**What is being asked:**
Search each line below for the word "help" and list those that contain it.

**Stored data entries:**

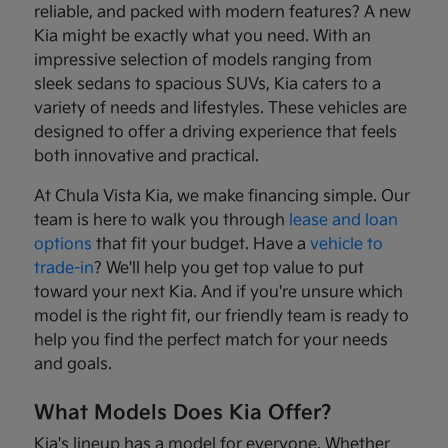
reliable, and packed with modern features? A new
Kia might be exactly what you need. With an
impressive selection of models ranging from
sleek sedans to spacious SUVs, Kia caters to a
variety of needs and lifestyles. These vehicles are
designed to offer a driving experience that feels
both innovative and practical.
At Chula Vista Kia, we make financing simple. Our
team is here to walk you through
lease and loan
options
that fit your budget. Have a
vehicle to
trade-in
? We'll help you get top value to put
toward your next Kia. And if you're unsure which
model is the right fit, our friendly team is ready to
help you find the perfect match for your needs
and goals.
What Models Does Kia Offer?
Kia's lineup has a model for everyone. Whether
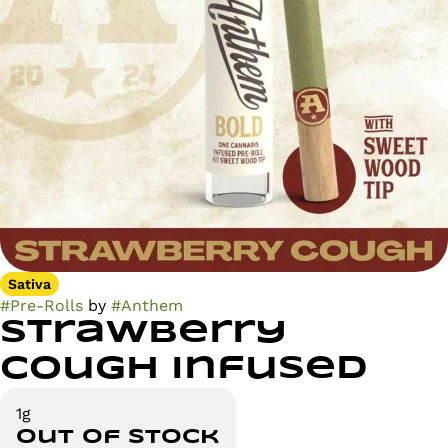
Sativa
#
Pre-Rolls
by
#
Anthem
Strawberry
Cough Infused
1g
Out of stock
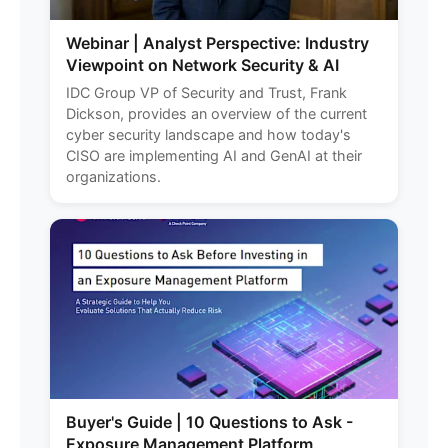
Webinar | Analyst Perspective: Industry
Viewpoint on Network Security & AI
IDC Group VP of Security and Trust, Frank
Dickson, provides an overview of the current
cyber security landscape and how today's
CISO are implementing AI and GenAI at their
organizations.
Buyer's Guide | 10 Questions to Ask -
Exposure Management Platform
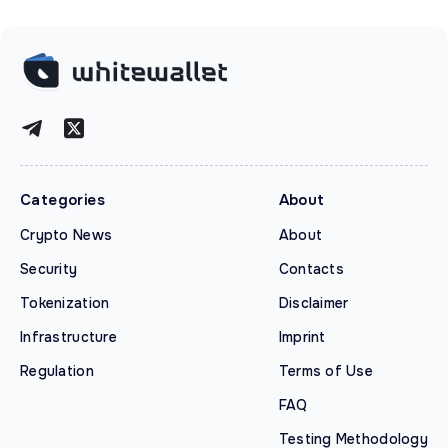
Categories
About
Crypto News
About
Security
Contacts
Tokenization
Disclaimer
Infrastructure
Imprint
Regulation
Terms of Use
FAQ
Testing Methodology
* * *
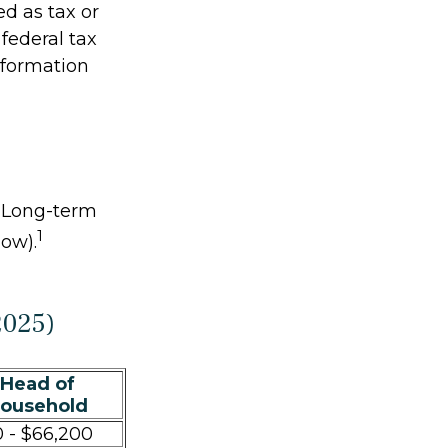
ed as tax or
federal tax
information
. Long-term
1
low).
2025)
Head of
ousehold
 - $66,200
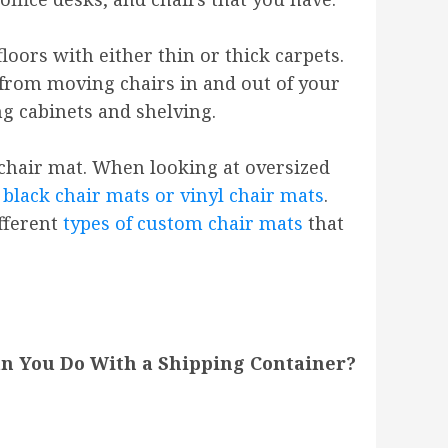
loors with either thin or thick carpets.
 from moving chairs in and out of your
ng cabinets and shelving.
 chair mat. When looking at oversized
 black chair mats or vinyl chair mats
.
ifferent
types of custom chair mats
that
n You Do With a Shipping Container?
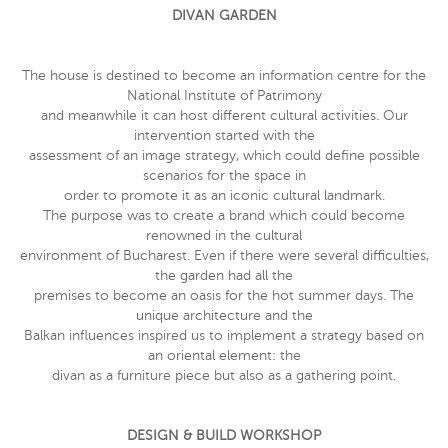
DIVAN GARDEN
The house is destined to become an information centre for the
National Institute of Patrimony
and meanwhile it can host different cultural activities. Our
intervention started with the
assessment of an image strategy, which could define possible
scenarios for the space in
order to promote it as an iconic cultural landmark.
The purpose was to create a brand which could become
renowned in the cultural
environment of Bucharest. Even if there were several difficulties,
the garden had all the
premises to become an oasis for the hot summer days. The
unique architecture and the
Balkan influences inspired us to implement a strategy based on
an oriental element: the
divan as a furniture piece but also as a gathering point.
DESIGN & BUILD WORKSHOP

**Solution below:**
? We'll help you get top value to put
help you find the perfect match for your needs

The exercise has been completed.